Malgrado as queixas de que a
prisão preventiva durava por tempo demasiado não se sustentam, se tivermos
presente o parecer do Procurador-Geral da República, Rodrigo Janot, assim como
os votos (infelizmente minoritários) dos Ministros Carmen Lúcia e Celso de
Mello, que mostram que existiam na verdade condições jurídicas para manter a
prisão preventiva que, de resto, já
havia sido referendada pelo Tribunal Regional Federal da 4ª Região e pelo
Superior Tribunal de Justiça (STJ). A fortiori, a decisão dos ministros do
STF (por 3x2) de mandar para prisão domiciliar os acusados, com tornozeleira
eletrônica e horário rígido de recolhimento, demonstra que os empreiteiros –
mesmo para os três juízes que votaram a favor do recolhimento – continuam oferecendo
perigo à sociedade.
Salvaguardas à parte, é mister
não esquecer que estamos no Brasil, e muita vez essas tornozeleiras ou são
ignoradas, ou não funcionam, o que tende a dificultar o seu acompanhamento
pelos órgãos competentes.
Os votos dos dois Ministros que
dissentiram sublinham não só a pertinência de manter a injunção prevalente,
assim como a sua oportunidade.
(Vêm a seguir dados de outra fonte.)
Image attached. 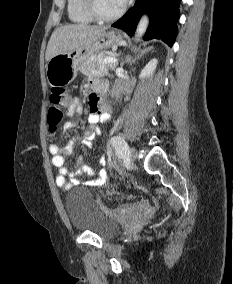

O decano
do Supremo, Celso de Mello afirmou: “Torna-se inviável a conversão da prisão
preventiva em medidas cautelares alternativas quando a privação cautelar da
liberdade individual tem fundamento, como sucede na espécie, na periculosidade do réu em face da
probabilidade real e efetiva de continuidade da prática de delitos gravíssimos,
como os de organização criminosa, de corrupção ativa e de lavagem de valores e
de capitais”, reportando-se no caso ao presidente da UTC.
Também é cristalino e incisivo nos seus
argumentos o voto da Ministra Carmen Lúcia que foi contra a
concessão de habeas corpus, avaliando
que o interrogatório do empreiteiro, marcado para 2ª Feira, pode levar à
necessidade de novas diligências, e testemunhas podem ser novamente
inquiridas. “Não existe instrução quase
acabada”, afirmou ela. ‘Em casa, consoante aduziu a Ministra, Pessoa pode
seguir em contato com os negócios da
empresa. Nesse sentido, Carmen Lúcia
sublinhou que o decreto de prisão
preventiva foi baseado em provas da prática de crimes de alta gravidade contra
a Administração Pública e de lavagem de dinheiro. Continuando na sua aula
prática – que infelizmente não foi ouvida pela maioria dos ministros – lembrou a
Ministra que embora as investigações já estejam próximas do fim, ainda não terminaram (meu o grifo).
Faltam os depoimentos do próprio réu e de testemunhas de defesa. Outrossim, a
Ministra também lembrou que o juiz pode
ouvir testemunhas de acusação antes de
concluir a instrução. Para ela, o risco de libertar Pessoa seria
ele tentar cooptar essas testemunhas.
Ironicamente, se encontram no
voto do Ministro Gilmar Mendes motivos cogentes para determinar a negação de provisão de liberdade
provisória aos réus. Referiu-se nesse
contexto à Operação Lava-Jato ao “maior escândalo de corrupção no país”, e comparou o
caso ao Mensalão (Ação Penal 470). Em tal contexto,
lembrou o Ministro que enquanto o STF julgava o processo do Mensalão, em 2012,
ocorriam os desvios na Petrobrás. Não
obstante o quanto precede, Gilmar Mendes votou pela libertação de Ricardo
Pessoa. A propósito, que as investigações já estão em fase final e, por isso,
não haveria risco (sic) de o réu atrapalhar a coleta de provas.
O voto de Gilmar Mendes – que foi vertido em verdadeiro discurso – e há nele,
SMJ, argumentos pró e contra a concessão da liminar. Com efeito, Gilmar Mendes comparou os desvios
da Petrobrás com o Mensalão, concluindo que o escândalo atual foi uma
continuação do primeiro. Sem embargo desta argumentação, o ministro ponderou que
a prisão de Pessoa foi mantida por tempo excessivo sem julgamento.
E concluiu: “O Supremo não tem aceito o
clamor público como justificativa da prisão preventiva. Isso tornaria o STF
refém de reações da sociedade. A
garantia da ordem pública não justifica a prisão.”
Será mesmo que, por questão de um
punhado de dias, devamos colocar em risco toda a instrução de processo, levada
a cabo, com proficiência, correção e coragem pelo Juiz Sérgio Moro?